BDDK verilerine göre geçen yılın ilk 11 ayında imalat sanayiine kullandırılan ticari kredi hacmi 72 milyar lira artarak 553.2 milyar liraya ulaştı. Gıda ve içecek, tekstil, giyim eşyası, ana metal sanayii, makine ve teçhizat, motorlu kara taşıt gibi 15 farklı alt sektörün hukuka intikal etmiş kredi borçları ise söz konusu dönemde yüzde 46 artarak 28.1 milyar liraya ulaştı.
2018 yazında yaşanan kur şokuyla büyük bir krize giren enerjide de geri ödenemeyen kredi borçları şalterleri zorlamaya başladı. Enerji sektöründeki toplam kredi stoğu bankaların en önemli stres kaynaklarından biri haline gelirken, takipteki krediler dışında milyarlarca dolarlık kredi için de yeniden yapılandırmaya gidildi.
2 YILDA KATLANARAK ARTTI
2017 sonunda 637 milyon TL olan enerji sektöründeki (elektrik, gaz, su kaynakları üretim ve dağıtım sanayii) takipteki kredi miktarı, 2018 sonunda 6 milyar 322 milyon TL’ye yükseldi. Enerji sektöründe batık kredi hacmi 2019’da da hız kesmedi ve kasım itibarıyla 12 milyar 967 milyon TL’ye ulaştı. 11 aylık artış oranı yüzde 105 olurken, 2 yıllık artış oranı yüzde 1935 oldu. Ancak enerji sektörünün kredilerinin büyük kısmının döviz cinsinden olduğu biliniyor. Dolar cinsinden bakıldığında sektörün Türk bankalarındaki batık kredi hacmi 2017 sonunda 168.3 milyon dolar, 2018 sonunda 1 milyar 205 milyon dolar seviyesindeyken, kasım itibarıyla ise 2 milyar 266 milyon dolara çıktı.
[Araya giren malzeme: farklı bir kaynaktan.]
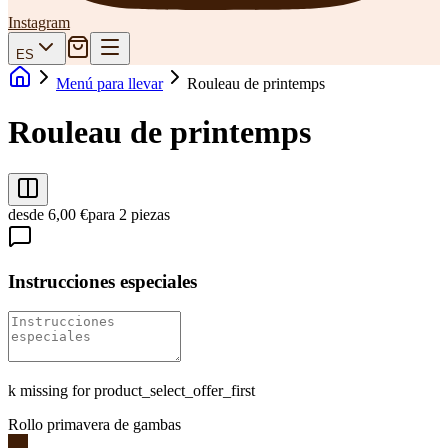
Instagram
ES
Menú para llevar
Rouleau de printemps
Rouleau de printemps
desde 6,00 €
para 2 piezas
Instrucciones especiales
k missing for product_select_offer_first
Rollo primavera de gambas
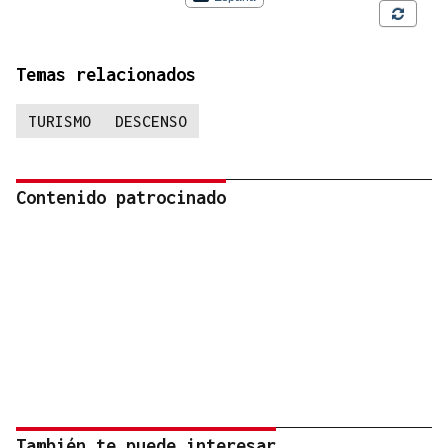
Temas relacionados
TURISMO
DESCENSO
Contenido patrocinado
También te puede interesar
Konkordatoların ardı arkası kesilmedi
Tüketicinin gıdadan hızlı tüketim ürünlerine, beyaz eşyadan hazır giyime kadar her alanda harcamalarını kısması, kâr sıkıntısı yaşayan ve konkordato sarmalına giren perakende sektöründe batıkların artmasına yol açtı. Son 1.5 yılda 18 perakende markası konkordato ilan ederken, irili ufaklı birçok dükkan da kapandı. Toptan ve perakende ticaret sektörlerine kullandırılan 25 milyar liralık kredi hukuki takipte. Girdi maliyetlerinin artmasıyla zor günler geçiren çiftçiler de borçlarını çevirmekte zorlanıyor. Tarım kredilerinde batık tutarı 11 ayda yüzde 36 artarak 3.7 milyar TL’ye ulaştı. Ekonomideki fırtınanın en çok zarar verdiği inşaat sektöründe de hukuki işlem başlatılarak takibe alınan kredi hacmi 12.4 milyar liradan 20.4 milyar liraya çıktı. İyi bir yıl geçiren turizm sektöründe ise takipteki kredi miktarı 3.8 milyar TL’den 6.2 milyar TL’ye yükseldi.